━━━ TASK DATA

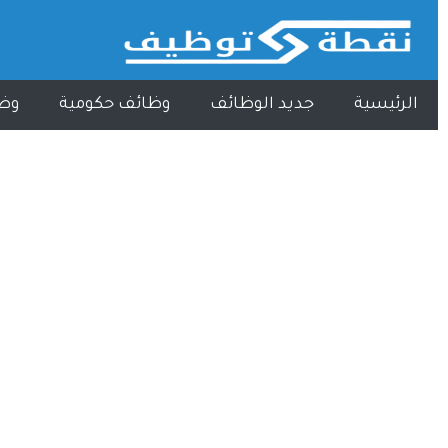
الرئيسية
جديد الوظائف
وظائف حكومية
وظ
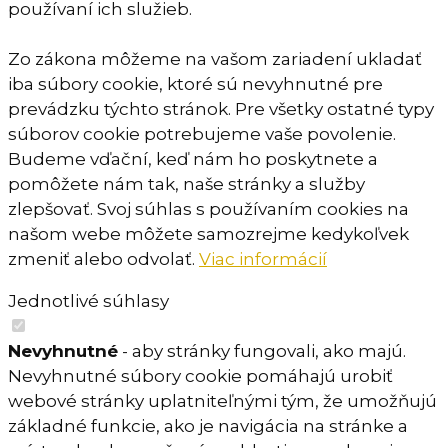
používaní ich služieb.
Zo zákona môžeme na vašom zariadení ukladať
iba súbory cookie, ktoré sú nevyhnutné pre
prevádzku týchto stránok. Pre všetky ostatné typy
súborov cookie potrebujeme vaše povolenie.
Budeme vďační, keď nám ho poskytnete a
pomôžete nám tak, naše stránky a služby
zlepšovať. Svoj súhlas s používaním cookies na
našom webe môžete samozrejme kedykoľvek
zmeniť alebo odvolať.
Viac informácií
Jednotlivé súhlasy
Nevyhnutné
- aby stránky fungovali, ako majú.
Nevyhnutné súbory cookie pomáhajú urobiť
webové stránky uplatniteľnými tým, že umožňujú
základné funkcie, ako je navigácia na stránke a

━━━━━━

— TASK DETAILS —
Indicate how many lines of the material contain the string "stránky", giving the number and nothing more.

— RESULT OF THE TASK —
3